O spot funciona como reef break e oferece tanto esquerdas como direitas, embora as esquerdas se destaquem pela sua qualidade superior: são mais longas, mais cavadas e com secções de tubo que atraem os surfistas mais corajosos e preparados. A ondulação ideal chega de norte, preferencialmente com período longo e bem organizado, e o vento offshore sopra de sul, mantendo a face limpa e permitindo leituras claras das séries. A maré meia costuma ser o ponto de equilíbrio entre forma e segurança, mas mesmo nessas condições a potência da onda é formidável. Em dias excecionais, quando o swell ultrapassa os limites do paddle-in, o tow-in surfing torna-se a única forma viável de apanhar as maiores séries.

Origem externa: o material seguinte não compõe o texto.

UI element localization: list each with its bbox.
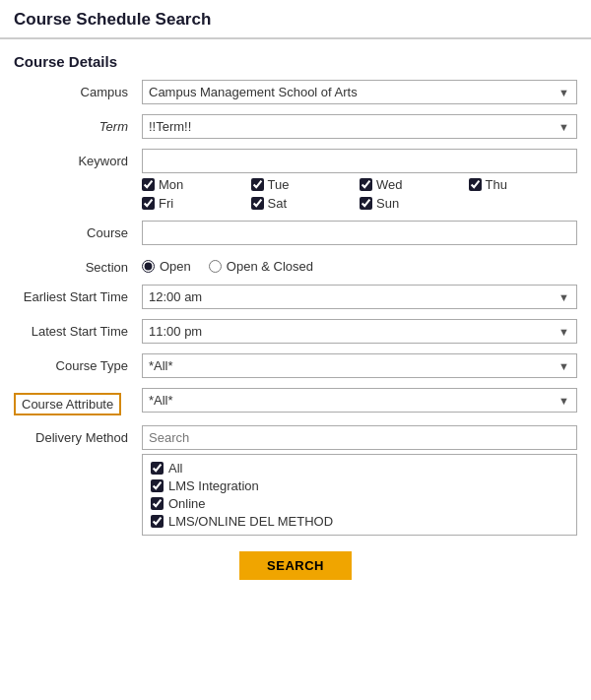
campus-row: Campus Campus Management School of Arts …: [14, 80, 577, 104]
days-grid: Mon Tue Wed Thu Fri: [142, 177, 577, 211]
day-fri-checkbox[interactable]: [142, 197, 155, 210]
term-row: Term !!Term!! ▼: [14, 114, 577, 139]
term-control: !!Term!! ▼: [142, 114, 577, 139]
delivery-all-checkbox[interactable]: [151, 462, 164, 475]
search-button[interactable]: SEARCH: [239, 551, 352, 580]
section-open-label: Open: [160, 259, 191, 274]
course-attribute-control: *All* ▼: [142, 388, 577, 413]
day-wed-checkbox[interactable]: [360, 178, 372, 191]
course-type-select[interactable]: *All*: [142, 353, 577, 378]
delivery-method-row: Delivery Method All LMS Integration Onli…: [14, 425, 577, 536]
term-select[interactable]: !!Term!!: [142, 114, 577, 139]
day-sat: Sat: [251, 196, 361, 211]
delivery-item-all: All: [151, 461, 568, 476]
delivery-lms-online-label: LMS/ONLINE DEL METHOD: [168, 514, 333, 529]
section-open-radio[interactable]: [142, 260, 155, 273]
course-type-row: Course Type *All* ▼: [14, 353, 577, 378]
course-row: Course: [14, 221, 577, 245]
course-type-label: Course Type: [14, 353, 142, 373]
earliest-start-label: Earliest Start Time: [14, 285, 142, 304]
course-attribute-row: Course Attribute *All* ▼: [14, 388, 577, 415]
page-title: Course Schedule Search: [14, 10, 577, 30]
day-tue-checkbox[interactable]: [251, 178, 264, 191]
section-control: Open Open & Closed: [142, 255, 577, 274]
page-header: Course Schedule Search: [0, 0, 591, 39]
delivery-item-online: Online: [151, 496, 568, 511]
day-mon-label: Mon: [159, 177, 183, 192]
latest-start-select[interactable]: 11:00 pm: [142, 319, 577, 344]
latest-start-label: Latest Start Time: [14, 319, 142, 339]
earliest-start-select[interactable]: 12:00 am: [142, 285, 577, 309]
campus-label: Campus: [14, 80, 142, 99]
course-type-control: *All* ▼: [142, 353, 577, 378]
day-fri-label: Fri: [159, 196, 173, 211]
earliest-start-row: Earliest Start Time 12:00 am ▼: [14, 285, 577, 309]
term-label: Term: [14, 114, 142, 134]
delivery-lms-online-checkbox[interactable]: [151, 515, 164, 528]
day-sat-label: Sat: [268, 196, 288, 211]
day-wed: Wed: [360, 177, 469, 192]
latest-start-control: 11:00 pm ▼: [142, 319, 577, 344]
delivery-online-label: Online: [168, 496, 206, 511]
delivery-item-lms: LMS Integration: [151, 478, 568, 493]
keyword-row: Keyword Mon Tue Wed Thu: [14, 149, 577, 211]
course-control: [142, 221, 577, 245]
delivery-method-control: All LMS Integration Online LMS/ONLINE DE…: [142, 425, 577, 536]
section-open-closed-label: Open & Closed: [227, 259, 313, 274]
course-attribute-label: Course Attribute: [14, 393, 121, 415]
delivery-list: All LMS Integration Online LMS/ONLINE DE…: [142, 454, 577, 536]
delivery-online-checkbox[interactable]: [151, 497, 164, 510]
section-open-closed: Open & Closed: [209, 259, 313, 274]
day-thu-label: Thu: [486, 177, 507, 192]
keyword-control: Mon Tue Wed Thu Fri: [142, 149, 577, 211]
day-mon: Mon: [142, 177, 251, 192]
day-sun: Sun: [360, 196, 469, 211]
course-label: Course: [14, 221, 142, 240]
search-btn-row: SEARCH: [14, 551, 577, 580]
day-sat-checkbox[interactable]: [251, 197, 264, 210]
delivery-lms-checkbox[interactable]: [151, 479, 164, 492]
section-radio-group: Open Open & Closed: [142, 255, 577, 274]
day-thu-checkbox[interactable]: [469, 178, 482, 191]
section-label: Section: [14, 255, 142, 275]
latest-start-row: Latest Start Time 11:00 pm ▼: [14, 319, 577, 344]
day-sun-checkbox[interactable]: [360, 197, 372, 210]
day-sun-label: Sun: [376, 196, 399, 211]
day-tue-label: Tue: [268, 177, 290, 192]
section-row: Section Open Open & Closed: [14, 255, 577, 275]
delivery-method-label: Delivery Method: [14, 425, 142, 445]
delivery-all-label: All: [168, 461, 182, 476]
section-open-closed-radio[interactable]: [209, 260, 222, 273]
course-input[interactable]: [142, 221, 577, 245]
day-fri: Fri: [142, 196, 251, 211]
day-wed-label: Wed: [376, 177, 403, 192]
day-tue: Tue: [251, 177, 361, 192]
delivery-search-input[interactable]: [142, 425, 577, 450]
course-attribute-label-wrap: Course Attribute: [14, 388, 142, 415]
campus-select[interactable]: Campus Management School of Arts: [142, 80, 577, 104]
campus-control: Campus Management School of Arts ▼: [142, 80, 577, 104]
delivery-item-lms-online: LMS/ONLINE DEL METHOD: [151, 514, 568, 529]
keyword-label: Keyword: [14, 149, 142, 168]
delivery-lms-label: LMS Integration: [168, 478, 259, 493]
section-open: Open: [142, 259, 191, 274]
section-title: Course Details: [0, 39, 591, 80]
keyword-input[interactable]: [142, 149, 577, 173]
day-thu: Thu: [469, 177, 578, 192]
day-mon-checkbox[interactable]: [142, 178, 155, 191]
course-attribute-select[interactable]: *All*: [142, 388, 577, 413]
earliest-start-control: 12:00 am ▼: [142, 285, 577, 309]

Não há como dourar a realidade: Baixa da Viola é um spot exclusivamente para surfistas experientes em ondas grandes, com preparação física séria, equipamento adequado e, idealmente, apoio de jet ski e equipa de segurança. O fundo de recife raso não perdoa erros, as correntes podem ser intensas e o isolamento da zona significa que o socorro, em caso de emergência, não é imediato. O acesso faz-se a pé a partir da Praia da Viola, junto ao estacionamento, e a caminhada até à zona de entrada requer atenção ao terreno. Em contrapartida, a recompensa é surfar uma onda de classe mundial num cenário selvagem e remoto, longe de qualquer crowd, uma experiência que muito poucos spots na Europa conseguem igualar.
Respeita a prioridade dos locais. Espera a tua vez, não sejas chato na água e lembra-te que quem surfa aqui todos os dias conhece o spot melhor que tu. Boa onda e boas sessões!